> [DIRECTIONS]: Return all of the data that follows precisely, leaving every image out.

> [RECORDS SHOWN]:
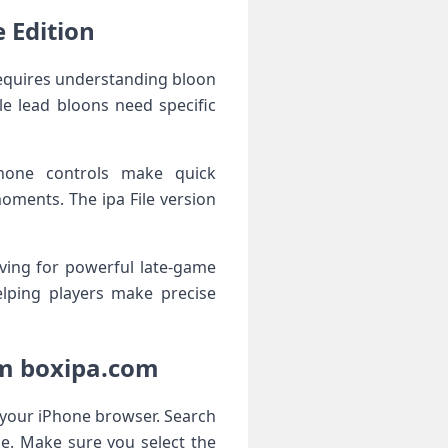
 Edition
requires understanding bloon
e lead bloons need specific
Phone controls make quick
moments. The ipa File version
ving for powerful late-game
elping players make precise
om boxipa.com
g your iPhone browser. Search
e. Make sure you select the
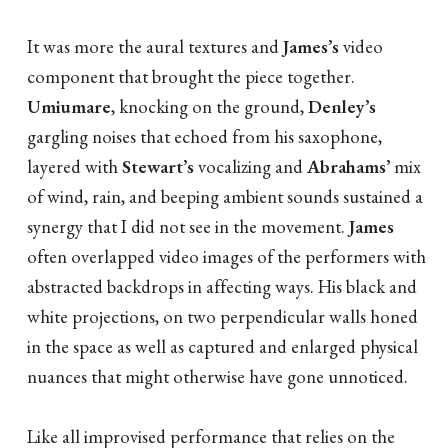
It was more the aural textures and
James’s
video
component that brought the piece together.
Umiumare
, knocking on the ground,
Denley’s
gargling noises that echoed from his saxophone,
layered with
Stewart’s
vocalizing and
Abrahams’
mix
of wind, rain, and beeping ambient sounds sustained a
synergy that I did not see in the movement.
James
often overlapped video images of the performers with
abstracted backdrops in affecting ways. His black and
white projections, on two perpendicular walls honed
in the space as well as captured and enlarged physical
nuances that might otherwise have gone unnoticed.
Like all improvised performance that relies on the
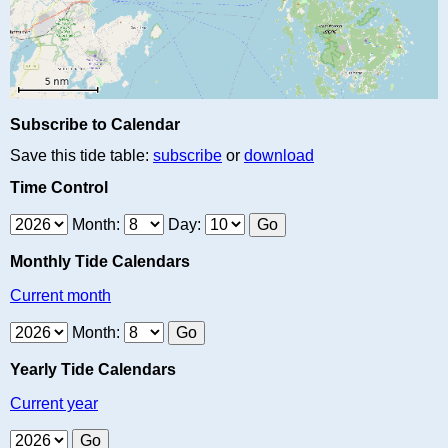
Subscribe to Calendar
Save this tide table:
subscribe
or
download
Time Control
Month:
Day:
Monthly Tide Calendars
Current month
Month:
Yearly Tide Calendars
Current year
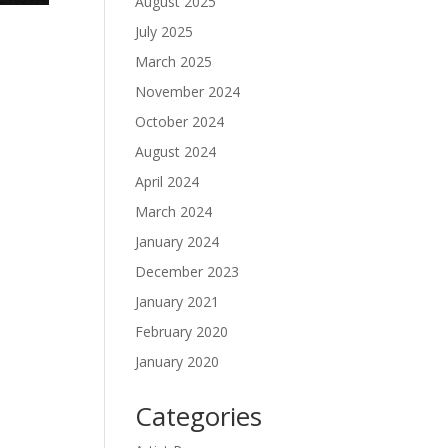
August 2025
July 2025
March 2025
November 2024
October 2024
August 2024
April 2024
March 2024
January 2024
December 2023
January 2021
February 2020
January 2020
Categories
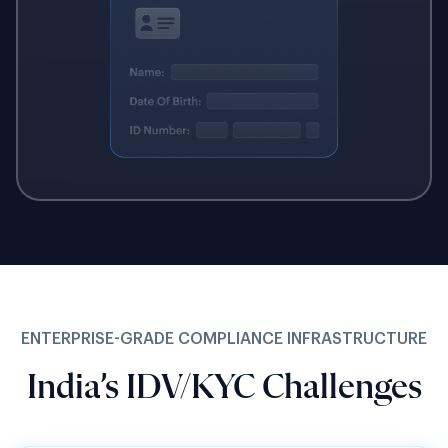
ENTERPRISE-GRADE COMPLIANCE INFRASTRUCTURE
India’s IDV/KYC Challenges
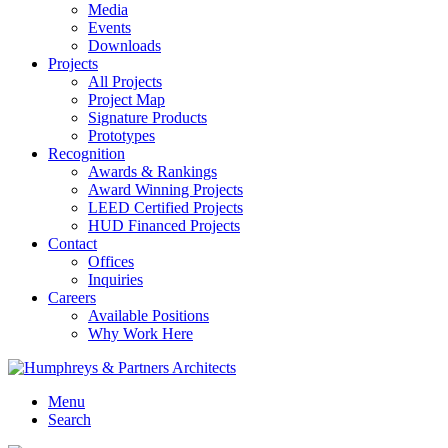
Media
Events
Downloads
Projects
All Projects
Project Map
Signature Products
Prototypes
Recognition
Awards & Rankings
Award Winning Projects
LEED Certified Projects
HUD Financed Projects
Contact
Offices
Inquiries
Careers
Available Positions
Why Work Here
Menu
Search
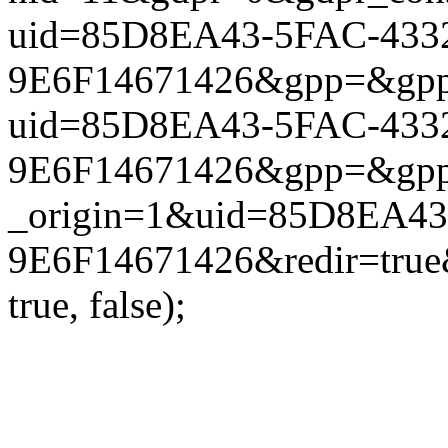
uid=85D8EA43-5FAC-433
9E6F14671426&gpp=&gpp_si
uid=85D8EA43-5FAC-433
9E6F14671426&gpp=&gpp_si
_origin=1&uid=85D8EA43
9E6F14671426&redir=true
true, false);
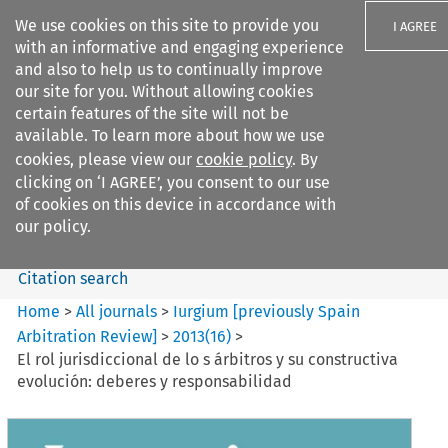
We use cookies on this site to provide you
I AGREE
with an informative and engaging experience
and also to help us to continually improve
our site for you. Without allowing cookies
certain features of the site will not be
available. To learn more about how we use
Search filters
cookies, please view our
cookie policy
. By
Search content but
clicking on ‘I AGREE’, you consent to our use
Iurgium %5Bpreviously Spain
of cookies on this device in accordance with
Arbitration ...
our policy.
Citation search
Home
>
All journals
>
Iurgium [previously Spain
Arbitration Review]
>
2013
(
16
)
>
El rol jurisdiccional de lo s árbitros y su constructiva
evolución: deberes y responsabilidad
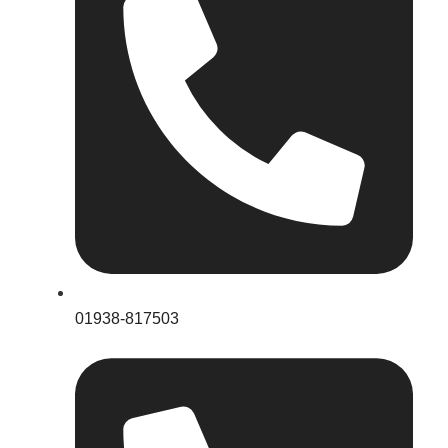
01938-817503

> [OUTPUT BELOW]:
 Edition
requires understanding bloon
e lead bloons need specific
Phone controls make quick
moments. The ipa File version
ving for powerful late-game
elping players make precise
om boxipa.com
g your iPhone browser. Search
e. Make sure you select the
It was more the aural textures and
James’s
video
component that brought the piece together.
Umiumare
, knocking on the ground,
Denley’s
gargling noises that echoed from his saxophone,
layered with
Stewart’s
vocalizing and
Abrahams’
mix
of wind, rain, and beeping ambient sounds sustained a
synergy that I did not see in the movement.
James
often overlapped video images of the performers with
abstracted backdrops in affecting ways. His black and
white projections, on two perpendicular walls honed
in the space as well as captured and enlarged physical
nuances that might otherwise have gone unnoticed.
Like all improvised performance that relies on the
Subscribe to Calendar
Save this tide table:
subscribe
or
download
Time Control
Month:
Day:
Monthly Tide Calendars
Current month
Month:
Yearly Tide Calendars
Current year
August 2025
July 2025
March 2025
November 2024
October 2024
August 2024
April 2024
March 2024
January 2024
December 2023
January 2021
February 2020
January 2020
Categories
ENTERPRISE-GRADE COMPLIANCE INFRASTRUCTURE
India’s IDV/KYC Challenges
Media
Events
Downloads
Projects
All Projects
Project Map
Signature Products
Prototypes
Recognition
Awards & Rankings
Award Winning Projects
LEED Certified Projects
HUD Financed Projects
Contact
Offices
Inquiries
Careers
Available Positions
Why Work Here
Menu
Search
uid=85D8EA43-5FAC-433
9E6F14671426&gpp=&gpp_si
uid=85D8EA43-5FAC-433
9E6F14671426&gpp=&gpp_si
_origin=1&uid=85D8EA43
9E6F14671426&redir=true
true, false);
We use cookies on this site to provide you
I AGREE
with an informative and engaging experience
and also to help us to continually improve
our site for you. Without allowing cookies
certain features of the site will not be
available. To learn more about how we use
Search filters
cookies, please view our
cookie policy
. By
Search content but
clicking on ‘I AGREE’, you consent to our use
Iurgium %5Bpreviously Spain
of cookies on this device in accordance with
Arbitration ...
our policy.
Citation search
Home
>
All journals
>
Iurgium [previously Spain
Arbitration Review]
>
2013
(
16
)
>
El rol jurisdiccional de lo s árbitros y su constructiva
evolución: deberes y responsabilidad
01938-817503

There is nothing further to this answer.